Admittedly, I'm not a student of business but my experience as a market and business researcher as well as my past engagements preparing these types of documents for a very long time, tell me they are most commonly (although sometimes may not be necessarily) pre-operating activities which a company has to go through before they get to the battlefield.
They are in most sense the things-to-do. A checklist of some sort in an attempt to make an objective view of the business' future and from there enable the entrepreneur to formulate a set of strategic directions for implementation. However, what sets them apart is the order by which they are to be carried out.
First of all, a "business feasibility" or commonly referred to as project feasibility or feasibility study is the first and the broadest of all pre-operating activities.
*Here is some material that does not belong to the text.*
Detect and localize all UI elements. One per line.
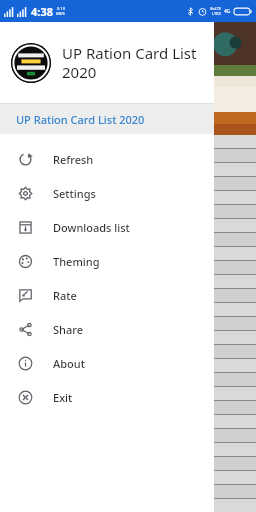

It determines the "doability" of the contemplated business or project in relation to their market (size and demand), competition, geo/demo/psychographics, channels, management competence, operations, regulatory compliance, supply chain, revenue models and streams, and such other issues.
When all these things are already factored in, a business plan usually comes out next.
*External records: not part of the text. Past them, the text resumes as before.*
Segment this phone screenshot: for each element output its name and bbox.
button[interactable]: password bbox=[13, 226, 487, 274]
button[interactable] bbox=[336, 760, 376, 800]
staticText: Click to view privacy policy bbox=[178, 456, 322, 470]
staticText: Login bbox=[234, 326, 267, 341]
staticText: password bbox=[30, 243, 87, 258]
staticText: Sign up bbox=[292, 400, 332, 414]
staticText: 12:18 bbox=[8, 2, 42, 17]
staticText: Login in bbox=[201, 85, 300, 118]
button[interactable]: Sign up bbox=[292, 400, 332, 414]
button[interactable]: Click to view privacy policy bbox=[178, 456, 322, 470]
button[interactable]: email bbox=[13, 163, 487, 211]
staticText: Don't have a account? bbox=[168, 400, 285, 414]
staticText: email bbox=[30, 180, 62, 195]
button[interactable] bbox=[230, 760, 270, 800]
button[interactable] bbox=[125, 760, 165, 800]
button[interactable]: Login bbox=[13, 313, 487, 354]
It's not uncommon to find businesses without a feasibility study these days. The reason for this is that entrepreneurs already have some form of understanding of or experience in the industry while a far stronger reason is that it is said to be just an added tool for planning. Thus, a feasibility study is more of an option than a necessity.
As it is now, a business plan in many respects is perhaps the most important. to a business However, the preparation of a written business plan should not be the end-goal of the planning process. The realization of that plan is the ultimate goal.
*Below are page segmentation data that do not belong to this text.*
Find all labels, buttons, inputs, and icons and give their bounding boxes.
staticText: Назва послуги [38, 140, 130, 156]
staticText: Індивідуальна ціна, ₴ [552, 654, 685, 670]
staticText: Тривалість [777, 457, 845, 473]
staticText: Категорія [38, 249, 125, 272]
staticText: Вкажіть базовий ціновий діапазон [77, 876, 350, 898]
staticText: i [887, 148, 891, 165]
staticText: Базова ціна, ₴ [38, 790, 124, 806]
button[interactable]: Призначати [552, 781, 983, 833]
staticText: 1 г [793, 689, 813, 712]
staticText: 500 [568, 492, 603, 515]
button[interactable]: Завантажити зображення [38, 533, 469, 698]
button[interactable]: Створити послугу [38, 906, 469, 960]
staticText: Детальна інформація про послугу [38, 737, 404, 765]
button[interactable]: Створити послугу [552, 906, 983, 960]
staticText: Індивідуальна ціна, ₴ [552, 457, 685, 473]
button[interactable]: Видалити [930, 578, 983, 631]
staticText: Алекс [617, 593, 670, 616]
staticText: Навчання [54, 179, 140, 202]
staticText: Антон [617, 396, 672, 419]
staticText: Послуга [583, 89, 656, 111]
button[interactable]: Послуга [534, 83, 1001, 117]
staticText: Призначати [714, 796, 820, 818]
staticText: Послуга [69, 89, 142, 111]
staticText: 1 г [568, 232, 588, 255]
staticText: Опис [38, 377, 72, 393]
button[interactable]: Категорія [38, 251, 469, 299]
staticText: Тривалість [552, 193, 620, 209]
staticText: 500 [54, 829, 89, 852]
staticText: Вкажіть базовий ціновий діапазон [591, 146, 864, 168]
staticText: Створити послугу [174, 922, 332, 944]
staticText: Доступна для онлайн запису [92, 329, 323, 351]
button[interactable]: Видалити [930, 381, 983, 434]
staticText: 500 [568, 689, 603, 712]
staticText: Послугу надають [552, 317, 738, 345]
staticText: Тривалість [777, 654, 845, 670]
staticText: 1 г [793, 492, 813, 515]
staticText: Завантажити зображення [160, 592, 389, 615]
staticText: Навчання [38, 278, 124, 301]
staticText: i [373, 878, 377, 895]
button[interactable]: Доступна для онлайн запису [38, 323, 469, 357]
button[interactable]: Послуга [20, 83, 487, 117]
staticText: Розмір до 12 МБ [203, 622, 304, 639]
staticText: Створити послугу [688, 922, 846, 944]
The writing of the plan is an important intermediate stage. For an established business it demonstrates that careful consideration has been given to the business's development. For a start-up, it shows that the entrepreneur has done his or her homework.
A business plan helps management or an entrepreneur clarify his vision and mission as well as focus on one's business development and prospects. It provides a logical framework within which a business can develop or pursue strategies over the short term – say around three to five years. It also serves as a basis for discussion with third parties such as shareholders, agencies, banks, investors etc. And, it offers a benchmark against which actual performance can be measured and reviewed.
So where does the marketing plan come in? A marketing plan is usually written after the Business Plan and to a certain extent perhaps the most critical component in business planning. Tersely put it, a business plan provides the company's overall strategic direction while a marketing plan provides the timeline, activities and other sub-strategies related to market entry, promotion, presentation and definition of marketing messages and unique selling propositions.
Preparing a satisfactory plan is a painful but essential process. It (planning) forces everyone involved in the business to understand more clearly what they want to achieve, how and when they can do it. Even if no external support is needed, a plan can play a vital role in helping to avoid mistakes or recognize hidden opportunities.
The process of planning (thinking, discussing, researching and analyzing) therefore is just as, or even more, useful than the final plan. So, even if you don't need a formal plan, think carefully about going through the planning process. It could be enormously beneficial to your business.
Remember "failing to plan means planning to fail."